Times have changed, but the Haydn Ensemble certainly hasn’t.

Adapting incredibly quickly to an online setting only minutes after government restrictions were reintroduced, the Haydn Ensemble brought, as it always does, the music of Haydn’s time to life with unmatched passion and skill.

The night opened with Boccherini’s third Piano Quintet in E Minor. The piano quintet was an odd choice of musical form – both for the late 18th century and a composer dedicated to strings almost exclusively throughout his life – but Boccherini imbued it with his idiomatic Rococo charm and lightness. The Ensemble punctuated the rather languid Andante lento, replete with Viennese sighs, with the stark contrasts of loud and soft so characteristic of Boccherini’s style. The Minuet is coloured by streaks of that great Spanish stride Boccherini picked up in his later years, with such passages played with great energy and in a sweet cantabile style by Skye McIntosh. That Spanish influence is made more stark in the Provensal – perhaps the most inventive movement of the five. Fiery arabesque passages (which the Ensemble often accentuated with slight accelerandos) were played spectacularly on fortepiano by Erin Helyard – a great standard-bearer of historical performance in Australia – tempered by witty exchanges of light-hearted turns on the violins by McIntosh and Matthew Greco.
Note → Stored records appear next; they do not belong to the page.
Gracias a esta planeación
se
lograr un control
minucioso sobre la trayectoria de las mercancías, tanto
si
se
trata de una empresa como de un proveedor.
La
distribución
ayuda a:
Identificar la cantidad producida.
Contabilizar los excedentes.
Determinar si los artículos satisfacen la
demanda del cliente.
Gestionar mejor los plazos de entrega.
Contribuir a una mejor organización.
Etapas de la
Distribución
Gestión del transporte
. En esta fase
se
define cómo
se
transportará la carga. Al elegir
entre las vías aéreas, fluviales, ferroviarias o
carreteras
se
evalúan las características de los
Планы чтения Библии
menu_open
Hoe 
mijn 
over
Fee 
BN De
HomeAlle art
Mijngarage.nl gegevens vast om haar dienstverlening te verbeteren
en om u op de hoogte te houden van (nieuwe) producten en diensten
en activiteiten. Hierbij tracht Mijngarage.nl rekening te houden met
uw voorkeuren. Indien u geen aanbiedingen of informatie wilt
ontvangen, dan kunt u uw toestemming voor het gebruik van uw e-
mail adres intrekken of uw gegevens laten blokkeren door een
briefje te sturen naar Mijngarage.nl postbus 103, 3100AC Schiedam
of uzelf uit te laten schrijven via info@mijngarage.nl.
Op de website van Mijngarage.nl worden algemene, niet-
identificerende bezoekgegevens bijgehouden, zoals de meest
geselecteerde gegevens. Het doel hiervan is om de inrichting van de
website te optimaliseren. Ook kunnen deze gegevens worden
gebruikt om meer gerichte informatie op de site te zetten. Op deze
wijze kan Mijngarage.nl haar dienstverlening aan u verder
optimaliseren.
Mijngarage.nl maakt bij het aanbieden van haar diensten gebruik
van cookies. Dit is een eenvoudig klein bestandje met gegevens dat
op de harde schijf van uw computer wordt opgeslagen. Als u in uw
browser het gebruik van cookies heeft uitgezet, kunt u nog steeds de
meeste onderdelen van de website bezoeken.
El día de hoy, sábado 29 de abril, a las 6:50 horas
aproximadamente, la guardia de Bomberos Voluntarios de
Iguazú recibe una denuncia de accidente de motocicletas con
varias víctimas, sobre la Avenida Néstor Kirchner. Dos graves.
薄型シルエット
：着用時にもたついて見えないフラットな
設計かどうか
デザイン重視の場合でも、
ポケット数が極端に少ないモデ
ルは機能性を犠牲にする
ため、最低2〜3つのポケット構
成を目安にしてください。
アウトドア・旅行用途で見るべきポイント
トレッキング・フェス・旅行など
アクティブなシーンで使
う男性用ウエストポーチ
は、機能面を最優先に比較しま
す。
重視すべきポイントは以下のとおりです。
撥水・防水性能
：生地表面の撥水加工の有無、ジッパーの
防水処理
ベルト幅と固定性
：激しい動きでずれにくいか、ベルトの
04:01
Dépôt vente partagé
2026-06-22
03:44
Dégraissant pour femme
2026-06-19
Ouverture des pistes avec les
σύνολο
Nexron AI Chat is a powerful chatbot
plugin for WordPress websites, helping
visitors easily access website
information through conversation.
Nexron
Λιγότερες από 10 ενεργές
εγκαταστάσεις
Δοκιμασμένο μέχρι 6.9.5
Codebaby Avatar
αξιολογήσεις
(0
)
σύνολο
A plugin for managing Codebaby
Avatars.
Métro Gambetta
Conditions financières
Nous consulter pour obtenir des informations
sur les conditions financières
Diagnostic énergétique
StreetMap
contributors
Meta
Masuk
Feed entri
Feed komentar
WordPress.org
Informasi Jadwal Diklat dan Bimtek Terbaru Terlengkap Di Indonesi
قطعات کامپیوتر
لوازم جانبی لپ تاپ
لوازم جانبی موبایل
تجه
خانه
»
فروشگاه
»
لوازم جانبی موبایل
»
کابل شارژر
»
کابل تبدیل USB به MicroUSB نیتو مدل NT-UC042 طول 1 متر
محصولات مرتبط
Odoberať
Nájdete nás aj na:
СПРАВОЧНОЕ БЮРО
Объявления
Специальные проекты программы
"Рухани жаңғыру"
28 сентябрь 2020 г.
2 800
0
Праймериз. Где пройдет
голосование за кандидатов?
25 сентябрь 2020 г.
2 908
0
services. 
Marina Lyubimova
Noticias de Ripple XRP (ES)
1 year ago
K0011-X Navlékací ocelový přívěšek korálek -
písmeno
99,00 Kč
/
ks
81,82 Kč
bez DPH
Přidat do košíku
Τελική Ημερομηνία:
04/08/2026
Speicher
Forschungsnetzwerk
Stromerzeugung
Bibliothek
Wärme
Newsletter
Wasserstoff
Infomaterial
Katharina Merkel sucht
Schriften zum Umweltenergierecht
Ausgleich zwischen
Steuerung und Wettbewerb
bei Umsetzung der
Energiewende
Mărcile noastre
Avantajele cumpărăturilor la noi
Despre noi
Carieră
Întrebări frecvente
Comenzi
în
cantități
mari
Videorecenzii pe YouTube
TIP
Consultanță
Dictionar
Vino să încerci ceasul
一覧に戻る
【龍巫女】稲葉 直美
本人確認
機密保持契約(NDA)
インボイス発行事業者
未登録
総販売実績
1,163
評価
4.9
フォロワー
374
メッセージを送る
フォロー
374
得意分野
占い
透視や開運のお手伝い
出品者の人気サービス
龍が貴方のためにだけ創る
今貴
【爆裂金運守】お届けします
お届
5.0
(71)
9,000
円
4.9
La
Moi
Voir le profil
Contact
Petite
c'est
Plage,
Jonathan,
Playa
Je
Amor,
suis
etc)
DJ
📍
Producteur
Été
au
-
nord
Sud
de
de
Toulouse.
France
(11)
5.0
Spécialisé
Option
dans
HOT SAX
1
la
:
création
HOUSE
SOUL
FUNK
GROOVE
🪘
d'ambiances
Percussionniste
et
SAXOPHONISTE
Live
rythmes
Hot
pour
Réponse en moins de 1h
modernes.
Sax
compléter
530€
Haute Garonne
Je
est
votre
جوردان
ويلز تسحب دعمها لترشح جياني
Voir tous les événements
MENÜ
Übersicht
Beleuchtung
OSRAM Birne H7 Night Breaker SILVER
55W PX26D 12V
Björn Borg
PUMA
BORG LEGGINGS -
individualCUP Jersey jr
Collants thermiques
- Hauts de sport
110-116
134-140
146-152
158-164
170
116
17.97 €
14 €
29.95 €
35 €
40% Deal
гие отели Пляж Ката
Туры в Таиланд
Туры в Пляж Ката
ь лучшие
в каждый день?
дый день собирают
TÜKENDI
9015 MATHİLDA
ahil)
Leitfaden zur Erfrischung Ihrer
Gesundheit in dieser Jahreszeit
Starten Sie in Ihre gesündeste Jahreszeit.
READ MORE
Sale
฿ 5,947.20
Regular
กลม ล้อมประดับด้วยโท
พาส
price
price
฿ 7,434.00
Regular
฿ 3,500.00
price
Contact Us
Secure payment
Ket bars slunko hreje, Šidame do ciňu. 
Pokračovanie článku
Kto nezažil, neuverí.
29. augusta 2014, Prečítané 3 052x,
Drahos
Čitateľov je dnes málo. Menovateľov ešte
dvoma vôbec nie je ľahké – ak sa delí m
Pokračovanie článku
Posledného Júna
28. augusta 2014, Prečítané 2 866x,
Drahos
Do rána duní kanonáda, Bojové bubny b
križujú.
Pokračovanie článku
The Australian Haydn Ensemble.

Next was Mozart’s Piano Concerto No 6 in B-flat major. It was originally scored for flutes, oboes, horns and strings, and the keyboard part may have been played on harpsichord rather than fortepiano given it was composed quite early in the 1770s, when Mozart was only 20. Yet, the Ensemble’s more intimate setting was more consonant with the first movement’s light galant style. Virtuosic fortepiano cadenzas redolent of the demanding keyboard solos of the Baroque were played with great affect and ease by Helyard, including rather stormy broken minor-chords. The more contemplative second movement, which featured pizzicato by violist Karina Schmitz and cellist Daniel Yeadon, oscillated rapidly between major and minor mode, giving something of an aural chiaroscuro effect – a ‘technique’ which finds its origins in Scarlatti’s keyboard works and would become a hallmark of Mozart’s later style. Helyard’s trills were always light and delicate, never forceful. The third movement, a Rondeau, was by far the most virtuosic, and the bright broken chords played repeatedly on the right hand by the fortepiano (and imitated in the strings) looks back somewhat to Couperin’s Le Reveil-matin.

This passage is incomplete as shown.